State of human rights in Turkey hits new lows
There is no doubt that Aslı Erdoğan is one of Turkey’s most prominent novelists, who has earned an international reputation thanks to her 18 books translated into many languages. On Europe Day, May 9, she was due to receive the very prestigious Princess Margriet Award for Culture in Amsterdam, from the European Cultural Foundation, but she was unable to travel there as she is currently barred from traveling outside the country.
Erdoğan was released on probation on Dec. 29, 2016 after being held in prison for 136 days on terror charges in the case into the shuttered daily Özgür Gündem. The court subsequently banned her from traveling abroad.
“I’m still a prisoner. The ban on leaving the country reminds me this. I’m just in a bigger cell than before,” she told daily Hürriyet in an interview on May 9. Erdoğan also recalled that there are still 163 journalists behind bars in Turkey. “This is terrible. This figure speaks for itself. It shows that some lines in Turkey have been crossed enormously,” she said.
Erdoğan is just one victim of the continued crackdown on government opponents in Turkey, which has intensified under the state of emergency declared in the aftermath of the July 2016 coup attempt.

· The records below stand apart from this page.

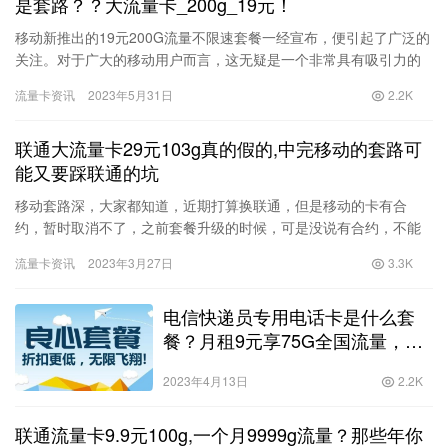
是套路？？大流量卡_200g_19元！
移动新推出的19元200G流量不限速套餐一经宣布，便引起了广泛的
关注。对于广大的移动用户而言，这无疑是一个非常具有吸引力的
选择！然而，对于这个套餐来说，网友们的反应却是褒贬不一。
流量卡资讯
2023年5月31日
2.2K
到…
联通大流量卡29元103g真的假的,中完移动的套路可
能又要踩联通的坑
移动套路深，大家都知道，近期打算换联通，但是移动的卡有合
约，暂时取消不了，之前套餐升级的时候，可是没说有合约，不能
升级。先不说移动的坑了，太多。昨天在抖音上刷视频，看到联通
流量卡资讯
2023年3月27日
3.3K
做活动，…
电信快递员专用电话卡是什么套
餐？月租9元享75G全国流量，不
限速、网友直呼电信这次很良心！
2023年4月13日
2.2K
联通流量卡9.9元100g,一个月9999g流量？那些年你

Turkey has been under state of emergency rule since July 21, 2016. This grants vast rights to the government, including bypassing parliament through decree laws. The government has issued 23 broad-ranging decree laws up to now, which have resulted in massive human rights breaches. Around 40,000 people have been imprisoned on charges of being a member of the Fethullahist Terror Organization (FETÖ), while more than 100,000 civil servants have been dismissed on the same accusations. Hundreds of newspapers, TV channels, and civil society organizations have also been shut down, making the picture even worse.
The government had promised to establish a commission to probe wrongdoings and complaints during the state of emergency, but it has not yet delivered an efficient mechanism. Those who are suffering during this process are therefore left with no means to seek judicial redress. The very principles of freedom of expression, right to assembly and the rule of law have seriously deteriorated, as the justice system is almost under full governmental control.
Among the many sufferers are two young educators who were dismissed from their universities after they signed a peace petition along with hundreds of their colleagues. Nuriye Gülmen and Semih Özakça launched a hunger strike 63 days ago after numerous attempts to return to their jobs proved futile.
Peoples’ Democratic Party (HDP) deputy parliamentary group chair Filiz Kerestecioğlu recently sent letters to European Commissioner for Human Rights Nils Muižnieks and Council of Europe Secretary General Thorbjorn Jagland asking for help for these two academics, whose health conditions have become critical.
“The number of academics dismissed by decree laws is 4,811. Some 378 of these academics are members of the Academics for Peace initiative and signed the petition titled ‘We will not be part of this crime,’ criticizing the militaristic policies of the Turkish government in Kurdish provinces. Some 37 out of the almost 150,000 employees who have lost their jobs have committed suicide,” Keresticioğlu wrote in her letter.
“The fact that in a country academics and educators are going on hunger strikes to get their voices heard is a big shame for that country,” she added.
It is certainly a shame for Turkey that its state of human rights and level of democracy are hitting new lows with every passing day, particularly after the April 16 referendum.